## AIM OF THE TASK
Leave out the images and output the records word for word.

── DATASET ENTRIES

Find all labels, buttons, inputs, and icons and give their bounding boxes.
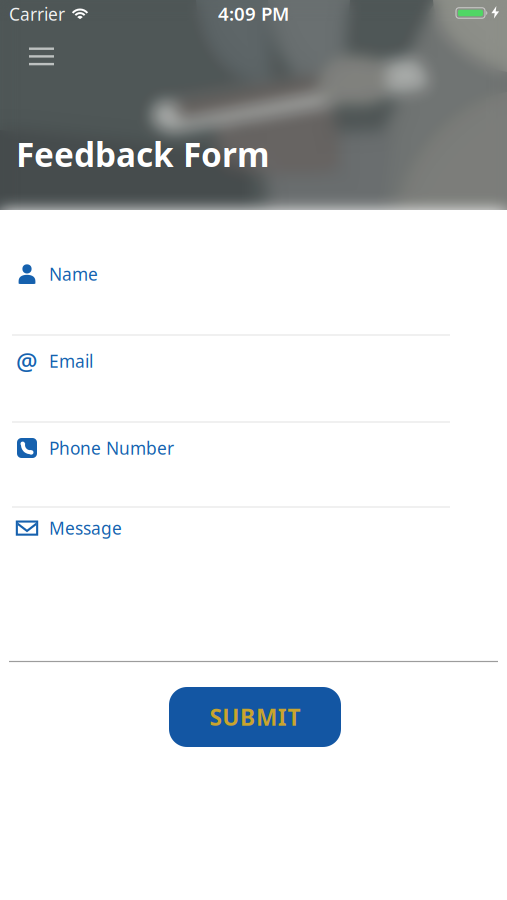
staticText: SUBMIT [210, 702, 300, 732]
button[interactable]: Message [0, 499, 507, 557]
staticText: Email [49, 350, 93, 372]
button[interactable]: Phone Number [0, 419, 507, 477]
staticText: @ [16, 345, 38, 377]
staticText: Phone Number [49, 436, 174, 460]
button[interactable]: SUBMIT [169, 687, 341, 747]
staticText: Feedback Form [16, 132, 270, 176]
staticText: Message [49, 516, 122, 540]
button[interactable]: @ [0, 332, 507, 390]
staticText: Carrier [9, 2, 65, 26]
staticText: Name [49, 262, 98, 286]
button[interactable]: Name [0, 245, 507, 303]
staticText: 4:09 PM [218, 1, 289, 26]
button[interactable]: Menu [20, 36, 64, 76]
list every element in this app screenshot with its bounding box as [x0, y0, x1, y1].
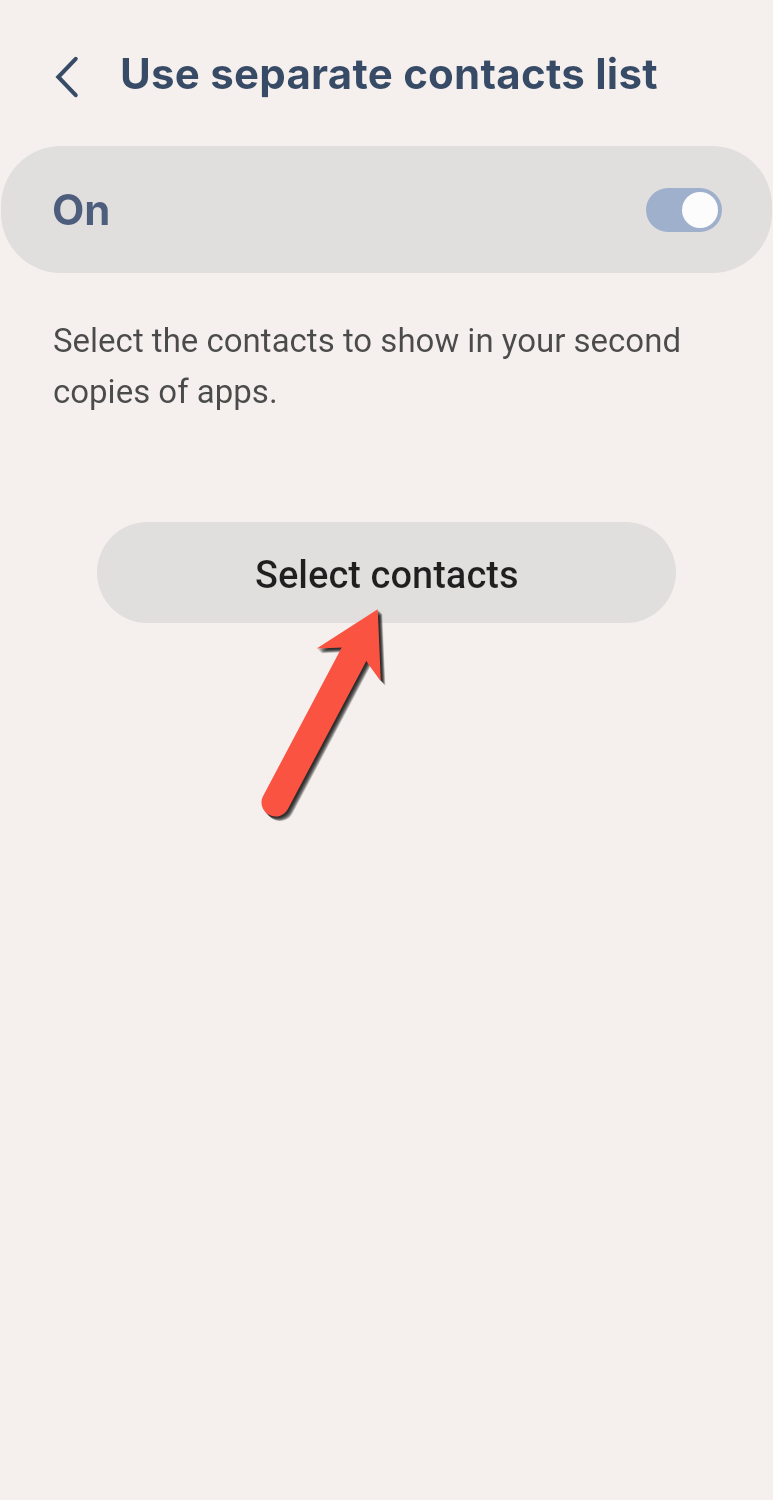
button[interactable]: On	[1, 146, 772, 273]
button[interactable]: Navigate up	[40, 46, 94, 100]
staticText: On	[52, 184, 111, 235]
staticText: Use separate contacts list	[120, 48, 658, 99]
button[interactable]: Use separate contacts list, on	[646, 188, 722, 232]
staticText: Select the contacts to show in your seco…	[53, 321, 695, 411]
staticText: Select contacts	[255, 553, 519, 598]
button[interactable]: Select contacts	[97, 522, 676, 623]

────

## WRITTEN ANSWER
Find all labels, buttons, inputs, and icons and give their bounding boxes.
staticText: SUBMIT [210, 702, 300, 732]
button[interactable]: Message [0, 499, 507, 557]
staticText: Email [49, 350, 93, 372]
button[interactable]: Phone Number [0, 419, 507, 477]
staticText: @ [16, 345, 38, 377]
staticText: Phone Number [49, 436, 174, 460]
button[interactable]: SUBMIT [169, 687, 341, 747]
staticText: Feedback Form [16, 132, 270, 176]
staticText: Message [49, 516, 122, 540]
button[interactable]: @ [0, 332, 507, 390]
staticText: Carrier [9, 2, 65, 26]
staticText: Name [49, 262, 98, 286]
button[interactable]: Name [0, 245, 507, 303]
staticText: 4:09 PM [218, 1, 289, 26]
button[interactable]: Menu [20, 36, 64, 76]
list every element in this app screenshot with its bounding box as [x0, y0, x1, y1].
button[interactable]: On	[1, 146, 772, 273]
button[interactable]: Navigate up	[40, 46, 94, 100]
staticText: On	[52, 184, 111, 235]
staticText: Use separate contacts list	[120, 48, 658, 99]
button[interactable]: Use separate contacts list, on	[646, 188, 722, 232]
staticText: Select the contacts to show in your seco…	[53, 321, 695, 411]
staticText: Select contacts	[255, 553, 519, 598]
button[interactable]: Select contacts	[97, 522, 676, 623]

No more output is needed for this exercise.